執行 全部そうです。今われわれはそれが美しい思い出になっていますが、出た頃は悪の権化で野蛮で、くだらないことだったのです。
―― 確かにそうでしょうね。
執行 そうなのです、ローマ人から見たら。だから、それがもう少し大きい形で来るのだから、われわれは、魂を保持しようと思ったら、人間が持つ悪いものを受け持つことになるのです。

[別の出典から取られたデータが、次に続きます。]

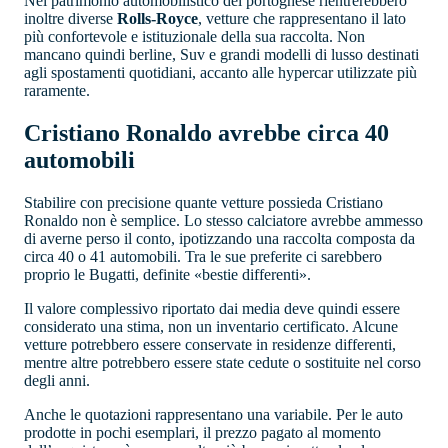
Nel patrimonio automobilistico del portoghese rientrerebbero
inoltre diverse
Rolls-Royce
, vetture che rappresentano il lato
più confortevole e istituzionale della sua raccolta. Non
mancano quindi berline, Suv e grandi modelli di lusso destinati
agli spostamenti quotidiani, accanto alle hypercar utilizzate più
raramente.
Cristiano Ronaldo avrebbe circa 40
automobili
Stabilire con precisione quante vetture possieda Cristiano
Ronaldo non è semplice. Lo stesso calciatore avrebbe ammesso
di averne perso il conto, ipotizzando una raccolta composta da
circa 40 o 41 automobili. Tra le sue preferite ci sarebbero
proprio le Bugatti, definite «bestie differenti».
Il valore complessivo riportato dai media deve quindi essere
considerato una stima, non un inventario certificato. Alcune
vetture potrebbero essere conservate in residenze differenti,
mentre altre potrebbero essere state cedute o sostituite nel corso
degli anni.
Anche le quotazioni rappresentano una variabile. Per le auto
prodotte in pochi esemplari, il prezzo pagato al momento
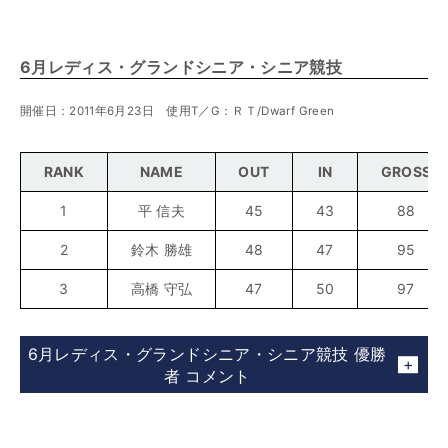
6月レディス・グランドシニア・シニア競技
開催日：2011年6月23日 使用T／G：ＲＴ/Dwarf Green
RANK
NAME
OUT
IN
GROSS
1
平 信夫
45
43
88
2
鈴木 勝雄
48
47
95
3
高橋 守弘
47
50
97
6月レディス・グランドシニア・シニア競技 優勝
者 コメント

愛でも多分、愛のいいものはコンピュータになる。(つまり)AIが保持して、(それが)正しい人類になる。でも、愛には「恨み」など、どうしても悪いというところもいろいろあるでしょう。そちらをわれわれはやることになるのです。
―― なるほど。
執行 これは形としては、悪くなるわけではない。欲目でなく、科学的に見て言うのですが、私は絶対、武士道的、騎士道的な時代に戻っていくと思います。その武士道を主導するのが、今度はロボットになるということです。
―― 面白いですね。ロボットになるのですね。
執行 今はっきりしたことを言えるのは、もうAIしかないですから。NHKの番組か何かで見たのですが、何か情報を入れて答えを聞くと、AIが答えを出す。その答えをのみ込める人間はいませんでした。私があの番組を見たのは5年ぐらい前かな。例えば「人間...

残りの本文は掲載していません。